# Rustic camping near Munising



## Dangerous1 (Mar 7, 2012)

I was wondering if anyone could give some insight on some good established campsites in or near the Munising area. I plan on checking out Pictured Rocks for the first time with my girlfriend and have never been to the U.P.. Any help would be appreciated as many of the sites I see do not have websites. Thanks!


----------



## tdejong302 (Nov 28, 2004)

The city of munising runs/owns the tourist park by Christmas. The tourist park has an excellent facility that offers showers, and bathrooms and electrical hookup. No vault toilets. Views are wonderful. Bay Furnace campground in Christmas is state or fed. run. It also offers some good camping....no showers and has vault toilets. Grand Marias offers pretty much what the tourist park offers. Nice bathrooms, electric hookup and a wonderful beach and views. 

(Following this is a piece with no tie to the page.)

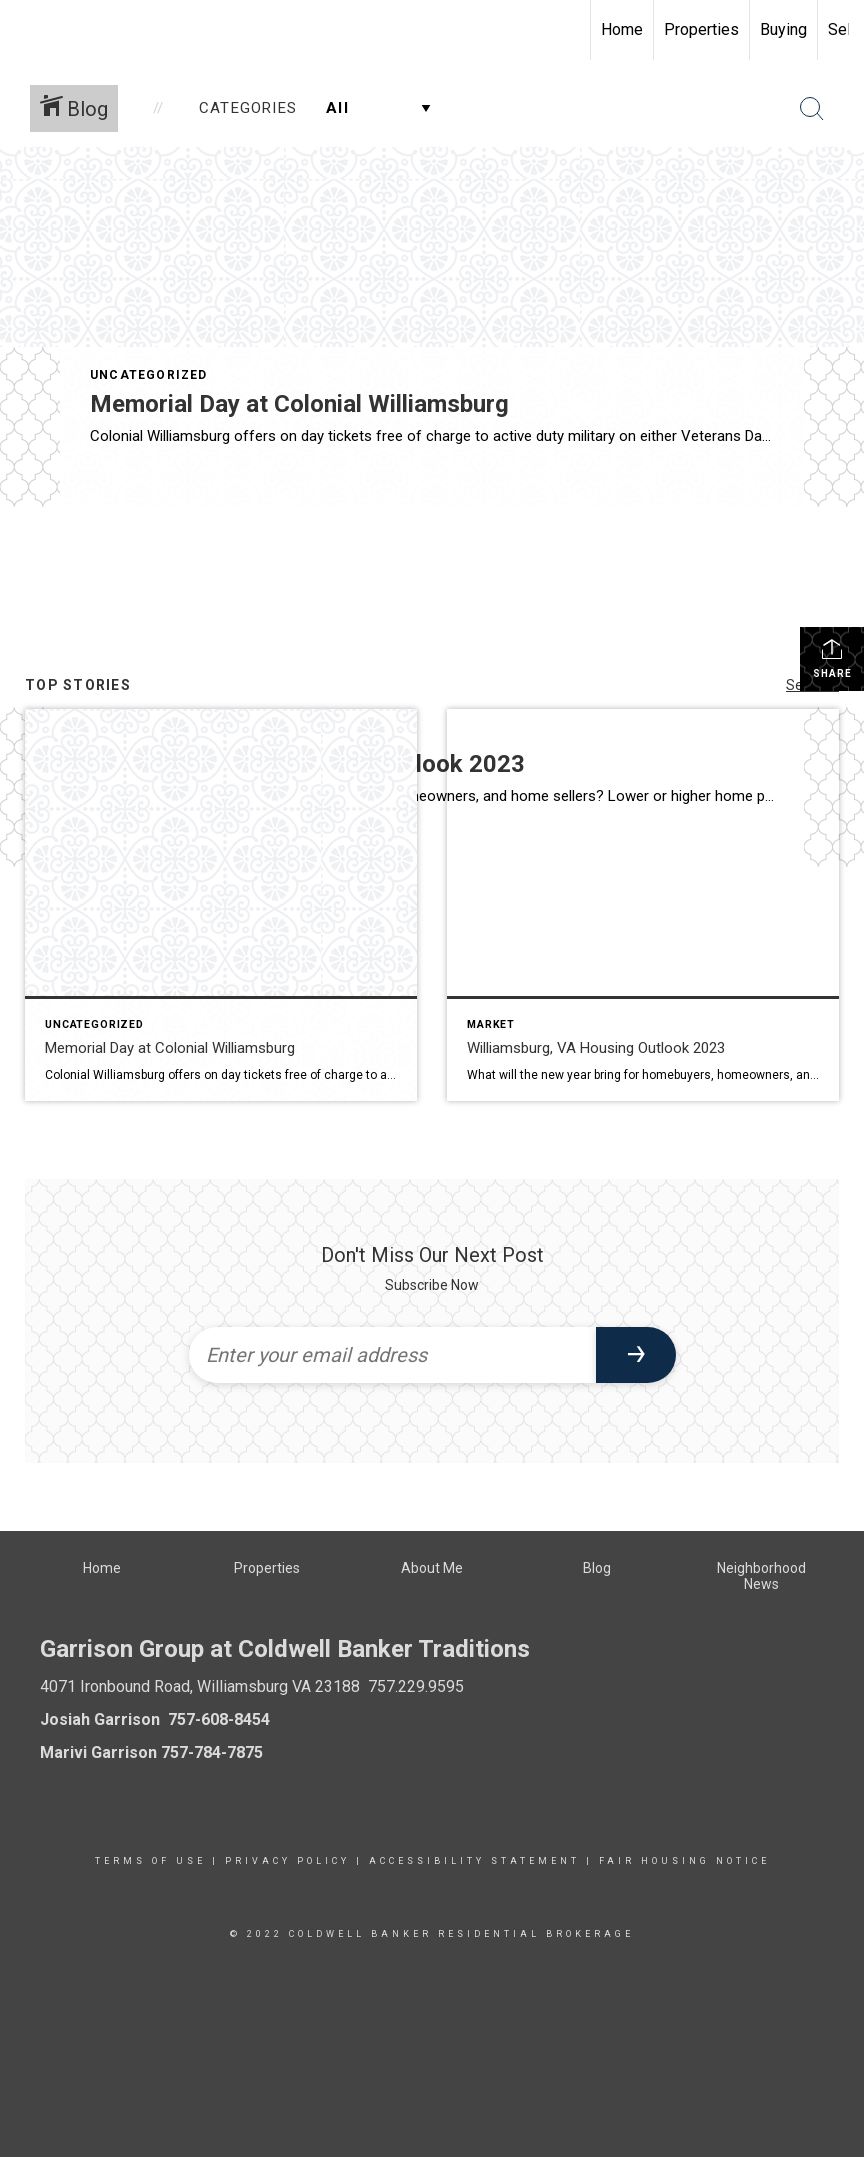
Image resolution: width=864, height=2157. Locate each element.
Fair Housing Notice (684, 1861)
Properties (701, 29)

Hunts Guide to the U.P. can be purchased for $18 from most bookstores and had more info about restraurants, campgrounds and sightseeing. 

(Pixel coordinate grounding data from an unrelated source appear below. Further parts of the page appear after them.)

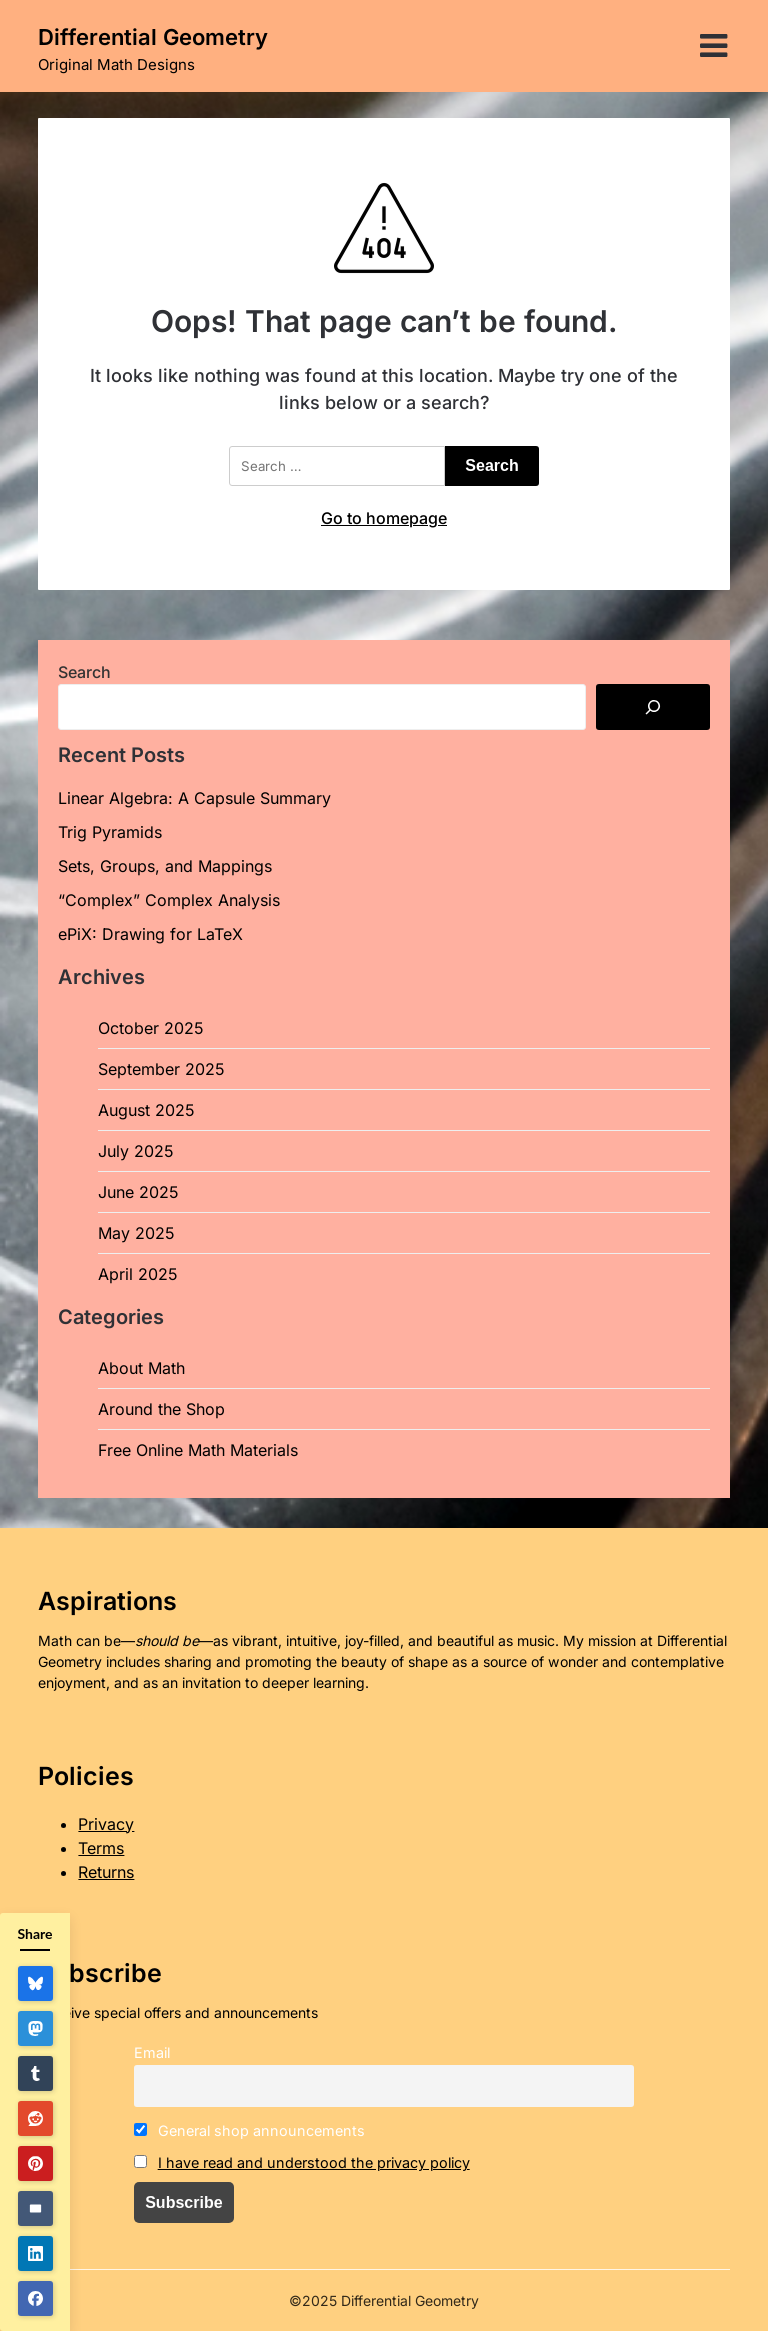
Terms (101, 1848)
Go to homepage (384, 518)
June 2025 (138, 1192)
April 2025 (138, 1274)
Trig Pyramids (110, 832)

Todd at http://www.powellshoreslodge.com in Munising.


----------



## Nork (Apr 29, 2009)

Kingston Lake is rustic camping, east of Munising. I've driven through it and it looks pretty cool. And it's close to Pictured Rocks. Check out the DNR website and it will list a couple of other state forest campgrounds in the area.


----------



## micwtx (May 15, 2012)

I hear that the Hiawatha National Forest campgrounds are opening May 11, 2012. I have visited most of them and they are always clean and well kept. They are operated by Recreation Resource Management and they put Camp Hosts in most of the Campgrounds except for the smaller ones but hosts from other campgrounds come by frequently for cleaning and to collect fees. Look at www.recreation.gov and you can find campgrounds in almost any state in the US. Have a great trip.


----------



## Dangerous1 (Mar 7, 2012)

Thanks to everyone for the info. I found a bunch of campsites online...but prefer to hear a more informed suggestion(from people who have actually experienced the camp site). Thanks


----------